David Brooks and Michigan   [Rich Lowry]

David Brooks is distressed by the results in Michigan. I think this is a case—and it happens to all of us—of a writer getting caught up in his own theory. According to Brooks after Iowa, Mike Huckabee realized the changing nature of evangelicalism, understood the crisis of authority in this country, and grasped the cultural roots of middle class anxiety. Well, we now know from Iowa, New Hampshire, and Michigan, that what Huckabee can really do is win evangelical votes and that's about it—he is the most limited "identity politics" candidate in either  presidential field. But he represented the future, according to Brooks, partly because of his deep understanding of middle class anxiety.
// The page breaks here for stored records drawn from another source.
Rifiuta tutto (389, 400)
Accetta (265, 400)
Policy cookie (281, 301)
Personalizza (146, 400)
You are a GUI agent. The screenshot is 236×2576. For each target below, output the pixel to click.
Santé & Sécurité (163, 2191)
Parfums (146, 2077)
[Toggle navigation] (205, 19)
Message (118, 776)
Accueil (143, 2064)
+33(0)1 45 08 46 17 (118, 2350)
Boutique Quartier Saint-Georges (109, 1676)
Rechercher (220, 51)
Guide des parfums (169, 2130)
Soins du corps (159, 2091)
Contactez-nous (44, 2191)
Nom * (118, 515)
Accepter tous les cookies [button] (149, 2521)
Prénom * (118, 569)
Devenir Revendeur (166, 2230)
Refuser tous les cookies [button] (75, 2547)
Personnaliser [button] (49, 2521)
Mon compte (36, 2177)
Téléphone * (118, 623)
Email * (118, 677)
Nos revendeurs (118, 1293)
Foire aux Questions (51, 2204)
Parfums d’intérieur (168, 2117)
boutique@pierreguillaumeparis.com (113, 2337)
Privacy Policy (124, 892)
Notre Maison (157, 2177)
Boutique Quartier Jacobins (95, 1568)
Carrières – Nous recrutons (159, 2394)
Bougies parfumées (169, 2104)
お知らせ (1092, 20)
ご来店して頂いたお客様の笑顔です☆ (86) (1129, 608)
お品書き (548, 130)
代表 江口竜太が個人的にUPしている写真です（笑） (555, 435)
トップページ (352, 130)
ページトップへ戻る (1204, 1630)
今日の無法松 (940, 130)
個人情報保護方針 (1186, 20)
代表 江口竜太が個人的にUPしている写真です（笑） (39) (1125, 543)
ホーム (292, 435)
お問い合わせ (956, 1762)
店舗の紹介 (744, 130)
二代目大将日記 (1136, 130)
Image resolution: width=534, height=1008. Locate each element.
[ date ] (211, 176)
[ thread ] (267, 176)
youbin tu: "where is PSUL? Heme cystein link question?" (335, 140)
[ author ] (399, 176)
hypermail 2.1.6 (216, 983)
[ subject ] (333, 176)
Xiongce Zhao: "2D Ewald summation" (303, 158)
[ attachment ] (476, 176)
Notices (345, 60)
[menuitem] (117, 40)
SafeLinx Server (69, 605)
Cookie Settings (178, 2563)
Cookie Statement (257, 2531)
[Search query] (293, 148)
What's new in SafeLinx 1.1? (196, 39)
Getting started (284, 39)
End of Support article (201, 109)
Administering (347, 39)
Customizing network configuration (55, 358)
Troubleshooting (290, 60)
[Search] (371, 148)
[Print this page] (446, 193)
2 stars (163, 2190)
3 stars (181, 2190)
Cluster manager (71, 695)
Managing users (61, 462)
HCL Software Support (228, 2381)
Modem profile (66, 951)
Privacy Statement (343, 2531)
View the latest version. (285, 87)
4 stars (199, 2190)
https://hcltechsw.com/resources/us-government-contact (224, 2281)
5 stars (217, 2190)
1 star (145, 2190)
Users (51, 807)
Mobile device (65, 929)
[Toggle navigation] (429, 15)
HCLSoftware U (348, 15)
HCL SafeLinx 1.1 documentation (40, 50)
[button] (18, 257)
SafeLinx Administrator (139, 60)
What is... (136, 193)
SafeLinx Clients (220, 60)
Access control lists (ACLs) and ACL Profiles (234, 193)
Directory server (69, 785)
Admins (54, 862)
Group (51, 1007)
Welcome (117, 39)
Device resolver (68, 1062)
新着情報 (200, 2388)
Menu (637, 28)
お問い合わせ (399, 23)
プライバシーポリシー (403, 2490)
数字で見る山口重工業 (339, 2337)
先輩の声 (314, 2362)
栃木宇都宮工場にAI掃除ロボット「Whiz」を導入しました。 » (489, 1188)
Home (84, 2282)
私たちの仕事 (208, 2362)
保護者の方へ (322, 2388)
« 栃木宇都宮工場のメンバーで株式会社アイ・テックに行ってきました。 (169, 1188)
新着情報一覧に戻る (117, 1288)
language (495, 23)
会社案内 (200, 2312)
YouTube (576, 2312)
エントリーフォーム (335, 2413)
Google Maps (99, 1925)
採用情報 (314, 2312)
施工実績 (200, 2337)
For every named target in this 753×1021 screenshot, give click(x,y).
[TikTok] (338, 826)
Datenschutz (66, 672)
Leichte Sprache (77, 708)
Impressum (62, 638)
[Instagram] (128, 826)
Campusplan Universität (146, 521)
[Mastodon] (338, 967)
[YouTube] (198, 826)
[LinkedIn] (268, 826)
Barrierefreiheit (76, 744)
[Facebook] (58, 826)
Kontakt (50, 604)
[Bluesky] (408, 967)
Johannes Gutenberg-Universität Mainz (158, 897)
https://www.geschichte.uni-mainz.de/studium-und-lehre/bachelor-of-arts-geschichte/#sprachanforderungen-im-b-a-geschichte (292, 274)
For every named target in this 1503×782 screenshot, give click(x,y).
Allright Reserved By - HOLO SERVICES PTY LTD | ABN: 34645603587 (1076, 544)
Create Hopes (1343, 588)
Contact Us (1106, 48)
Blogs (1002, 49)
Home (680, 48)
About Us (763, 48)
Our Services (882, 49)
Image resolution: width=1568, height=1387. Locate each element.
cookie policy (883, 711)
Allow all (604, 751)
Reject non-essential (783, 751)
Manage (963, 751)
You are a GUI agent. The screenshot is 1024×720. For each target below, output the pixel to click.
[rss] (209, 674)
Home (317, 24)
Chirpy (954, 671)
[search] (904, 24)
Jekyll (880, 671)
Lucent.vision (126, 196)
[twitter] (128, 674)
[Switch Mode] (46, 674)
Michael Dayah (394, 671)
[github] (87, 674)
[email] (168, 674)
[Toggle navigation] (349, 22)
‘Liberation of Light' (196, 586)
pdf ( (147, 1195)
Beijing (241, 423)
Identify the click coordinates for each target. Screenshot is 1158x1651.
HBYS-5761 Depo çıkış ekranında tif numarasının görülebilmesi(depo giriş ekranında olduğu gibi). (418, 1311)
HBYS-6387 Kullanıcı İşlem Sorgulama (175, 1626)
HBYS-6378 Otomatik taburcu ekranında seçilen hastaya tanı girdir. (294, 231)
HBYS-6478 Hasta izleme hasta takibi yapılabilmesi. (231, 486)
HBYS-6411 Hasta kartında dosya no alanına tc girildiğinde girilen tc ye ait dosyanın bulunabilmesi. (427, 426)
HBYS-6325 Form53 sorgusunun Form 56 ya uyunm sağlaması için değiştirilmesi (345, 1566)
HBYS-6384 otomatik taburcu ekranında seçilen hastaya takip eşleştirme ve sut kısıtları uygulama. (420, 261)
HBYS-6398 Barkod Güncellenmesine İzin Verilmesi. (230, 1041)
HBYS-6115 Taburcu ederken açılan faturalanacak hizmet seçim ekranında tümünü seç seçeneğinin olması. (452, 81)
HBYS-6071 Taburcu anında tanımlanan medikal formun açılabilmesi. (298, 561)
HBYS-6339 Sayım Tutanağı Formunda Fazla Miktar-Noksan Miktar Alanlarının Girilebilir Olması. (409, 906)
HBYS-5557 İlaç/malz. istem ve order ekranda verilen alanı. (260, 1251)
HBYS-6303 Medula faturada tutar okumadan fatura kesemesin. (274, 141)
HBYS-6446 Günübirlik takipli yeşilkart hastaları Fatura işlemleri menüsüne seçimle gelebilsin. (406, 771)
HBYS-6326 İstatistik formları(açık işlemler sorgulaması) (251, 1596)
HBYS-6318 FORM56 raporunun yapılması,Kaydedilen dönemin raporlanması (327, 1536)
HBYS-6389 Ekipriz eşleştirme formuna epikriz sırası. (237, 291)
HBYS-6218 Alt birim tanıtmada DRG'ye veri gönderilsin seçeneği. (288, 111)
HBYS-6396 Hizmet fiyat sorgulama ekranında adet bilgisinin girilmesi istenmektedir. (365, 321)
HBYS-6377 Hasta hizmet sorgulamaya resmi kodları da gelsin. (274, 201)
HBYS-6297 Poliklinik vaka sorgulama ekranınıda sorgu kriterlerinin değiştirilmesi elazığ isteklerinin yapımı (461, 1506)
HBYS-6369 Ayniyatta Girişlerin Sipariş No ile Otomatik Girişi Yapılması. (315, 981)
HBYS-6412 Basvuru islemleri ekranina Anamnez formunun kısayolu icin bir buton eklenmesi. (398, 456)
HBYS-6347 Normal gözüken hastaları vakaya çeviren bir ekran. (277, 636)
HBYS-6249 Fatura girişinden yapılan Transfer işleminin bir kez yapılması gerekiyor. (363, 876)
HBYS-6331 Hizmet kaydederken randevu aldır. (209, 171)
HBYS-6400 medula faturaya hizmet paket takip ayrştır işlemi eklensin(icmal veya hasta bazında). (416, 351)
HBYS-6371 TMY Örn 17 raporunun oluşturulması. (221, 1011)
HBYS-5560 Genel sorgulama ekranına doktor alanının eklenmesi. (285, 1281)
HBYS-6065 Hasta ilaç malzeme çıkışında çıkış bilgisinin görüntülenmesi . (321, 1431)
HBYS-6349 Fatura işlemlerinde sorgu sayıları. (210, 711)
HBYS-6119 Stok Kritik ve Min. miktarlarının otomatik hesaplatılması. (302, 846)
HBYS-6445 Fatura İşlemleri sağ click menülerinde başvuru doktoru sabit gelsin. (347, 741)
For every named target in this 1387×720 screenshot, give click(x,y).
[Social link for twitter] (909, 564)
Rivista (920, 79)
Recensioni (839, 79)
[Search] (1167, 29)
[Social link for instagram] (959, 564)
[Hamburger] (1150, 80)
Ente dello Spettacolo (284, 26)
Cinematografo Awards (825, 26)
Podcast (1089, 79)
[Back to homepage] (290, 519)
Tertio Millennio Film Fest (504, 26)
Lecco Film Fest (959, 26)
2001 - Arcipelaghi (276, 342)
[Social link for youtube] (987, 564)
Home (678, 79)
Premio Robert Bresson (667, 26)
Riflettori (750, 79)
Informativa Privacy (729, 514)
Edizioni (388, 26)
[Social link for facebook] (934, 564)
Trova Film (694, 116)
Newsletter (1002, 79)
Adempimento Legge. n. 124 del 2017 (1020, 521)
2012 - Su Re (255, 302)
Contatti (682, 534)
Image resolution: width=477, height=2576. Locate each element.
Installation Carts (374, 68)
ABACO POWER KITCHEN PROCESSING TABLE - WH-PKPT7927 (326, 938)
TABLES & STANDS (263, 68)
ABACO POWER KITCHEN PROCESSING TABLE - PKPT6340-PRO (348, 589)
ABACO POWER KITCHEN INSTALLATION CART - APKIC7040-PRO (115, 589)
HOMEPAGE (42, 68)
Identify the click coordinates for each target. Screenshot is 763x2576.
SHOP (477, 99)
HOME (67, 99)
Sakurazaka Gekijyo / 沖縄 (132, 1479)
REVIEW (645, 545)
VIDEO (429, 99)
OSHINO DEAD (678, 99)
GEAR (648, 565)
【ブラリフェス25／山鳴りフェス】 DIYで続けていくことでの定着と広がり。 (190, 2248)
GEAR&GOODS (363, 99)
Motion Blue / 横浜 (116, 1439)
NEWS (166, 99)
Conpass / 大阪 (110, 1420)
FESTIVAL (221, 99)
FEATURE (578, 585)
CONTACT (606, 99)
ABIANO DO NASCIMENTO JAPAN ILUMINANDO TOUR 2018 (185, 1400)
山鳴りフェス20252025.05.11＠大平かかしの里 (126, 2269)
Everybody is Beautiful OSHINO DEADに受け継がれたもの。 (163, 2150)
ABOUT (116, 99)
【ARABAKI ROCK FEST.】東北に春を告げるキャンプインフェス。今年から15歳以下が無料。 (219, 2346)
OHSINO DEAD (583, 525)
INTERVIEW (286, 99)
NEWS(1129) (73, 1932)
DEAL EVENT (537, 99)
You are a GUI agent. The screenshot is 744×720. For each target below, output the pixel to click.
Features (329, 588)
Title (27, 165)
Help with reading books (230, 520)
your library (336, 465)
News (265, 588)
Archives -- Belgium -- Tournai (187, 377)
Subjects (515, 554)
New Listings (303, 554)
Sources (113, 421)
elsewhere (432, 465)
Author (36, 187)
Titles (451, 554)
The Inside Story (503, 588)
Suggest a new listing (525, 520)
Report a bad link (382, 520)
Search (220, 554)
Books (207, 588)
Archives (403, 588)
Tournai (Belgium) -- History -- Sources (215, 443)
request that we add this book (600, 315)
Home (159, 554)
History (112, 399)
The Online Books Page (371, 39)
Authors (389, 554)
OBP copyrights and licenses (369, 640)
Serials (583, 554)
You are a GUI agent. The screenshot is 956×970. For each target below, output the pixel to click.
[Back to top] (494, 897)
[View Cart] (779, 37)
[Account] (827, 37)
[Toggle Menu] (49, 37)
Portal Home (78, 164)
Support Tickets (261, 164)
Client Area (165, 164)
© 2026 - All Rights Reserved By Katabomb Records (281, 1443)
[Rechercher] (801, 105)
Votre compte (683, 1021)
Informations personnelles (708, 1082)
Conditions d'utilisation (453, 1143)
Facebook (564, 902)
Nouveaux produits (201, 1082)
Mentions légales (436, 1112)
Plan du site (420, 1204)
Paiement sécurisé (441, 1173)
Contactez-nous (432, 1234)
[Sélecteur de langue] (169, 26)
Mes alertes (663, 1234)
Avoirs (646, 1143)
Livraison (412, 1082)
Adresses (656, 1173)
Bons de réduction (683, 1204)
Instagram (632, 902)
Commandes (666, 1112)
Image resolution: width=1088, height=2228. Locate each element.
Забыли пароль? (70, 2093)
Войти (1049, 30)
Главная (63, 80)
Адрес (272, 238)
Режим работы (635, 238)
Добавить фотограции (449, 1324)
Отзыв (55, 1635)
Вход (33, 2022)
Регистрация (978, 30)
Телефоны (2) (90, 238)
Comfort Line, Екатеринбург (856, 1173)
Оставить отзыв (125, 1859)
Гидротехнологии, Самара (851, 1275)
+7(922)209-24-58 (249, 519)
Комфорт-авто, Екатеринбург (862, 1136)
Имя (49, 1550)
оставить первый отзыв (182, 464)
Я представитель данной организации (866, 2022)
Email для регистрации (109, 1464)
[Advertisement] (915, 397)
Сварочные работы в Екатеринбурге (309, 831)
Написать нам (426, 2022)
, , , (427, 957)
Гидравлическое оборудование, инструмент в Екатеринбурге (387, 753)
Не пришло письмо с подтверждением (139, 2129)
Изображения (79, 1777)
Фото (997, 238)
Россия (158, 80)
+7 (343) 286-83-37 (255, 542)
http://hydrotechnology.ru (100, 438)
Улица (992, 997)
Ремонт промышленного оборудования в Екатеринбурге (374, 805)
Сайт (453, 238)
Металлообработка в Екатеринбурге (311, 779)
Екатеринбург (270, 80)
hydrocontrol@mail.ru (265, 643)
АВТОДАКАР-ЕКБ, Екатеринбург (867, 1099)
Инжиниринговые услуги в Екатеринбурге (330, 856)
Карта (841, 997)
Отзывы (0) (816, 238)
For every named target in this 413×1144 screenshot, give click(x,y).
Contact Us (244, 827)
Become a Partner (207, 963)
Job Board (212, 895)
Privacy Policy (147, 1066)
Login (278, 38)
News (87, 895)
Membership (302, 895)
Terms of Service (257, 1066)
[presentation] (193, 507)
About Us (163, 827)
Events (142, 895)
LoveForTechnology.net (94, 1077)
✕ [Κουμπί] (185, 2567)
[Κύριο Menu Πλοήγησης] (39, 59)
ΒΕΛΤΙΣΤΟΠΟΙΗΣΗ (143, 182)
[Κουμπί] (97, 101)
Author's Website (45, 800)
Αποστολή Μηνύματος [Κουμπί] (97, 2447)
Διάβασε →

And then came Michigan, an economically distressed state where voters care deeply about the economy, and Mitt Romney won it handily. It turns out that anxious middle class voters don't cotton to a candidate whose economic policy consists almost entirely of attacking the other guy for looking like a businessman or a candidate who wants to throw enormous new regulatory burdens on the state's industry, while desperately promising that new "green" jobs will miraculously appear to alleviate the pain. They instead went with the candidate who has credibility on business issues, who offered an optimistic (yes, perhaps unduly so) vision of the economic future, and sold a generally free-market agenda in a way that appealed to anxieties and hopes of Michiganders. For this, Mitt Romney is yesterday's man?